« Females in front » : une pétition pour la parité dans l’Union européenne

« Females in front », est une pétition lancée par l’eurodéputée danoise Christel Schaldemose pour qu’au moins une femme soit nommée à l’un des futurs postes clés de l’Union européenne. Cette pétition mise en ligne au début du mois de juin a déjà recueilli plus de 7 000 signatures.

Dans les prochains mois, si le traité de Lisbonne est ratifié par l’ensemble des Etats membres, 4 hauts responsables européens devraient être désignés. Le Président stable du Conseil européen et le haut représentant de l’Union pour les affaires étrangères et la politique de sécurité devraient être nommés pour l’entrée en vigueur du traité. Les élections européennes de juin 2009 donneront ensuite lieu aux nominations du Président du Parlement européen et du Président de la Commission européenne. Christel Schaldemose propose « qu’au moins un de ces postes soit tenu par une femme ».

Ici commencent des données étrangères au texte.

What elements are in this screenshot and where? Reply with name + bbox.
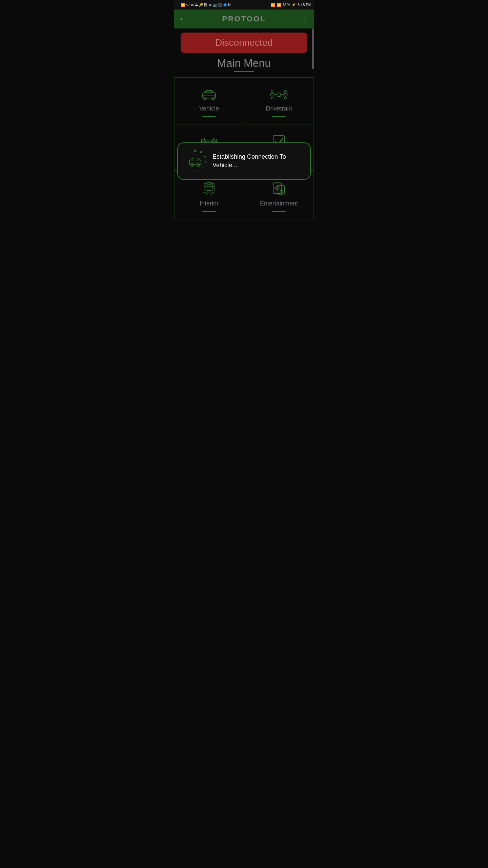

Son initiative part d’un constat : il y a 250 millions de femmes en Europe. Or, l’UE est dominée par les hommes, aussi bien à l’échelle européenne que nationale. « Females in front » dénonce la persistance d’un leadership européen presque exclusivement masculin. 

Les hommes représentent 67 % des commissaires, 69 % des parlementaires, 84 % des membres du Comité des régions et 77 % des membres du Comité économique et social. Dans les 27 Etats membres, il y a seulement une femme Premier ministre et deux Présidentes. Au sein des gouvernements, 3 ministres sur 4 sont des hommes et c’est seulement en Finlande qu’il y a plus de femmes que d’hommes au gouvernement. Des écarts équivalents s’observent dans les assemblées parlementaires nationales. La Suède est le seul pays où l’égalité des sexes est respectée au sein du parlement. 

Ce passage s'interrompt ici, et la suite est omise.